Sanctuary of Nostra Signora di Reggio, Cinque Terre
Church in Vernazza
The sanctuary of Nostra Signora di Reggio is a Catholic place of worship situated in the locality bearing the same name in the municipality of Vernazza, within the province of La Spezia. This church serves as the seat of the homonymous parish within the diocese of La Spezia-Sarzana-Brugnato.
To reach the sanctuary, visitors must traverse a paved path approximately two kilometers long, starting from the railway station and leading through terraced cultivated lands, eventually arriving at the charming church square. The square is surrounded by centuries-old trees, including the oldest cypress tree in all of Liguria, estimated to be 800 years old.
Along the panoramic route, there are several chapels, each housing a station of the Via Crucis (Stations of the Cross).
The sanctuary is part of the “Cinque Terre sanctuaries,” which also include the sanctuary of Our Lady of Montenero in Riomaggiore, the sanctuary of Our Lady of Health in Volastra, the sanctuary of Our Lady of Grace in Vernazza, and the sanctuary of Our Lady of Soviore in Monterosso al Mare.
History of Sanctuary of Nostra Signora di Reggio
Its origins can be traced back to Roman times, potentially dating back to the 1st century BC. During the Middle Ages, it served as an important crossroads. The ancient town of Reggio once stood here, and around the year 1000, the migration of the population towards the coast led to the founding of the ancient nucleus of Vernazza.
The area likely functioned as a pagan cemetery, possibly from the 5th century. The church itself, built before the 11th century on the remains of an ancient place of prayer, features remnants that can still be seen in the crypt. The church was first documented in 1248 under the title of Santa Maria. In 1318, it was referred to as Reggio.

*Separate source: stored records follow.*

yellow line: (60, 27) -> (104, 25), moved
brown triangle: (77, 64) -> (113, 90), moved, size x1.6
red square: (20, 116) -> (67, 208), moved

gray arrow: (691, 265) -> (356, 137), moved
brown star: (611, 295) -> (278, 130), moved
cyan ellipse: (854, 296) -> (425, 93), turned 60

The simple original Romanesque façade is constructed from stone and has a gabled design, adorned with Baroque decorations. The portal is topped by a lunette bearing a marble bas-relief depicting the Virgin and Child. The interior of the church was initially a basilica. In 1850, it underwent restructuring, resulting in three naves and a Latin cross plan. The interior decorations, including the ancient capitals, predominantly exhibit Baroque style.
Among the church’s treasures, aside from numerous votive offerings, is the painting of the Black Madonna with the Child Jesus. The image of the Madonna was once believed to have Byzantine origins, but recent studies have confirmed that it is from the Tuscan school of the 14th century. The veneration of the Virgin’s image has been documented since 1615, due to numerous reported miraculous healings. The sick who sought grace at the sanctuary would participate in sacred functions from a recess-niche in the right aisle, known as the “window.”

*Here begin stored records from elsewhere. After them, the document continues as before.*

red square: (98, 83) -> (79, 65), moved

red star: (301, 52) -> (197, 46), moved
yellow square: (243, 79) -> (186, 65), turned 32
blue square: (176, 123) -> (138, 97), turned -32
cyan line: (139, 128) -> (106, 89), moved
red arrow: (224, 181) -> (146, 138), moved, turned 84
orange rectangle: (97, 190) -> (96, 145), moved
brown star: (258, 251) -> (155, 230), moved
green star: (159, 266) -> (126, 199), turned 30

The guesthouse, constructed in the 19th century and formerly housing a nunnery, provides a refreshment area and accommodations for visitors.
Adjacent to the church stands a monumental cypress tree, reaching a height of 23 meters and measuring 4 meters in diameter. Its age is estimated to be 800 years.
On the slope bordering the square, ancient tombstones can be found. One of them, in the shape of a shield, bears the engraving of the cross of the Knights of Malta. Nearby is the “weeping column,” under which, according to tradition, a knight from the Malaspina family, who died in battle during the Crusades, was transported from Jerusalem and laid to rest.